Stick with the staples.
That's what Danielle Shay, director of options and trader specialist at Simpler Trading, is recommending to investors as Wall Street gears up for its next earnings season beginning in mid-October.
"What we've seen over the course of the last six or seven weeks is ... these high-momentum growth stocks and industry groups that are just slowly selling off, so that includes FANG, particularly, Facebook, Amazon, Netflix," she said Tuesday on CNBC's "Trading Nation." "You also have cloud computing, cybersecurity and the hot IPO market that's all getting sold off. And so while the stock market is sitting around those highs, you've really just lost that momentum."
In response, Shay suggested rotating out of these groups as the tidal wave of earnings approaches.
"I've pulled out of those high-growth momentum stocks and I'm currently focusing on gold, bonds and I also love consumer staples as well as utilities," she said. "These value areas of the market have not only remained strong the majority of this year, but particularly right now."
Shay highlighted the Consumer Staples Select Sector SPDR Fund, ticker XLP, as one of her top picks for investors, saying that she also trades options on that exchange-traded fund.

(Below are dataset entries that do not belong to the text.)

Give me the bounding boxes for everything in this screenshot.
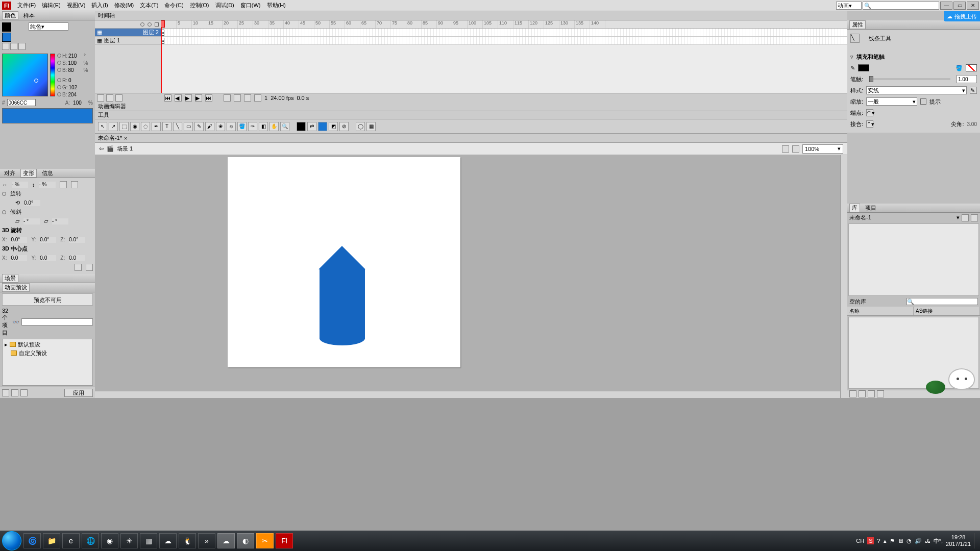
radio-skew[interactable]: [2, 210, 6, 214]
tray-icon[interactable]: S: [867, 537, 874, 544]
edit-symbol-icon[interactable]: [792, 145, 799, 153]
input-3drz[interactable]: [69, 237, 85, 243]
cap-select[interactable]: ◠▾: [866, 109, 873, 116]
input-height[interactable]: [39, 182, 56, 188]
tray-icon[interactable]: ⚑: [890, 538, 895, 544]
taskbar-snip[interactable]: ✂: [256, 533, 274, 548]
preset-folder-custom[interactable]: 自定义预设: [4, 349, 91, 358]
tab-project[interactable]: 项目: [863, 204, 878, 212]
library-search[interactable]: [906, 298, 978, 305]
menu-window[interactable]: 窗口(W): [237, 2, 264, 9]
selection-tool-icon[interactable]: ↖: [98, 122, 107, 131]
menu-text[interactable]: 文本(T): [137, 2, 161, 9]
timeline-ruler[interactable]: 1510152025303540455055606570758085909510…: [161, 20, 847, 29]
vertical-scrollbar[interactable]: [840, 155, 847, 398]
menu-view[interactable]: 视图(V): [64, 2, 89, 9]
style-select[interactable]: 实线▾: [866, 86, 967, 94]
timeline-track[interactable]: [161, 29, 847, 37]
tab-color[interactable]: 颜色: [2, 11, 18, 20]
rect-tool-icon[interactable]: ▭: [184, 122, 193, 131]
pen-tool-icon[interactable]: ✒: [152, 122, 161, 131]
black-white-icon[interactable]: [2, 43, 9, 50]
taskbar-cloud-app[interactable]: ☁: [217, 533, 235, 548]
drawn-triangle[interactable]: [318, 246, 365, 269]
input-3drx[interactable]: [11, 237, 27, 243]
loop-icon[interactable]: [224, 94, 231, 102]
input-3dcz[interactable]: [69, 255, 85, 261]
fill-swatch[interactable]: [966, 64, 977, 71]
last-frame-icon[interactable]: ⏭: [205, 94, 212, 102]
tab-transform[interactable]: 变形: [20, 169, 37, 178]
stroke-value[interactable]: [957, 75, 977, 83]
onion-skin-icon[interactable]: [234, 94, 241, 102]
preset-search[interactable]: [21, 318, 93, 325]
tray-icon[interactable]: ?: [877, 538, 880, 544]
fill-color-swatch[interactable]: [2, 33, 11, 42]
deco-tool-icon[interactable]: ❀: [216, 122, 225, 131]
start-button[interactable]: [2, 531, 21, 550]
ime-indicator[interactable]: CH: [856, 538, 864, 544]
stroke-swatch[interactable]: [858, 64, 869, 71]
bone-tool-icon[interactable]: ⎋: [227, 122, 236, 131]
new-folder-icon[interactable]: [106, 94, 113, 102]
zoom-tool-icon[interactable]: 🔍: [280, 122, 289, 131]
stage[interactable]: [228, 157, 460, 367]
stroke-slider[interactable]: [869, 78, 950, 80]
taskbar-browser[interactable]: 🌐: [82, 533, 99, 548]
input-rotate[interactable]: [24, 200, 40, 206]
tray-volume-icon[interactable]: 🔊: [915, 538, 922, 544]
eraser-tool-icon[interactable]: ◧: [259, 122, 268, 131]
tray-network-icon[interactable]: 🖧: [925, 538, 930, 544]
new-preset-icon[interactable]: [2, 389, 9, 396]
workspace-switcher[interactable]: 动画▾: [836, 2, 862, 10]
fill-type-select[interactable]: 纯色▾: [29, 22, 68, 31]
eye-icon[interactable]: [140, 22, 144, 27]
ink-tool-icon[interactable]: ✑: [248, 122, 257, 131]
new-folder-icon[interactable]: [11, 389, 18, 396]
maximize-button[interactable]: ▭: [953, 2, 966, 10]
timeline-track[interactable]: [161, 37, 847, 45]
bw-icon[interactable]: ◩: [329, 122, 338, 131]
radio-b[interactable]: [57, 68, 61, 72]
tray-expand-icon[interactable]: ▴: [884, 538, 887, 544]
preset-folder-default[interactable]: ▸默认预设: [4, 340, 91, 349]
input-bl[interactable]: [68, 91, 82, 97]
onion-outline-icon[interactable]: [244, 94, 251, 102]
pin-library-icon[interactable]: [962, 214, 969, 221]
swap-colors-icon[interactable]: [18, 43, 26, 50]
input-3dry[interactable]: [40, 237, 56, 243]
input-skew-v[interactable]: [52, 218, 68, 224]
menu-help[interactable]: 帮助(H): [264, 2, 289, 9]
playhead[interactable]: [161, 20, 162, 93]
document-tab[interactable]: 未命名-1*: [98, 134, 122, 142]
radio-r[interactable]: [57, 78, 61, 82]
clock[interactable]: 19:28 2017/1/21: [946, 534, 971, 547]
delete-symbol-icon[interactable]: [877, 390, 884, 397]
scale-select[interactable]: 一般▾: [866, 97, 917, 106]
join-select[interactable]: ⌃▾: [866, 120, 873, 128]
lasso-tool-icon[interactable]: ◌: [141, 122, 150, 131]
menu-insert[interactable]: 插入(I): [88, 2, 111, 9]
taskbar-flash[interactable]: Fl: [276, 533, 293, 548]
subselect-tool-icon[interactable]: ↗: [109, 122, 118, 131]
ime-mode[interactable]: 中°,: [934, 537, 943, 545]
edit-style-icon[interactable]: ✎: [970, 87, 977, 94]
taskbar-ie[interactable]: e: [62, 533, 80, 548]
tab-info[interactable]: 信息: [40, 169, 55, 177]
smooth-icon[interactable]: ▦: [366, 122, 376, 131]
upload-badge[interactable]: ☁拖拽上传: [944, 11, 980, 21]
library-doc-select[interactable]: 未命名-1▾: [849, 214, 960, 221]
preset-list[interactable]: ▸默认预设 自定义预设: [2, 339, 93, 386]
line-tool-icon[interactable]: ╲: [173, 122, 182, 131]
menu-commands[interactable]: 命令(C): [161, 2, 186, 9]
slider-thumb-icon[interactable]: [869, 76, 873, 82]
no-color-icon[interactable]: [10, 43, 17, 50]
tab-preset[interactable]: 动画预设: [2, 283, 30, 292]
show-desktop-button[interactable]: [974, 533, 978, 548]
tab-motion-editor[interactable]: 动画编辑器: [98, 103, 126, 110]
menu-debug[interactable]: 调试(D): [212, 2, 237, 9]
hand-tool-icon[interactable]: ✋: [270, 122, 279, 131]
menu-control[interactable]: 控制(O): [187, 2, 212, 9]
tray-icon[interactable]: ◔: [906, 538, 912, 544]
tab-library[interactable]: 库: [849, 204, 860, 212]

That's because as high-growth names lose steam, these investments could very well pick up the slack, she said.
"We've seen XLP hold up very well, particularly throughout August when a lot of the rest of the market was hit with selling, and we've seen a slight pullback over the course of the last week or so," Shay said. "We had that rotation into energy, industrials, but I'm looking for XLP, Costco and Estee Lauder to take the next leg higher, especially going into the next earnings season."
Stocks were higher Wednesday after President Donald Trump said the U.S.-China trade dispute could be settled sooner than anticipated and the White House released official notes from Trump's call with the president of Ukraine.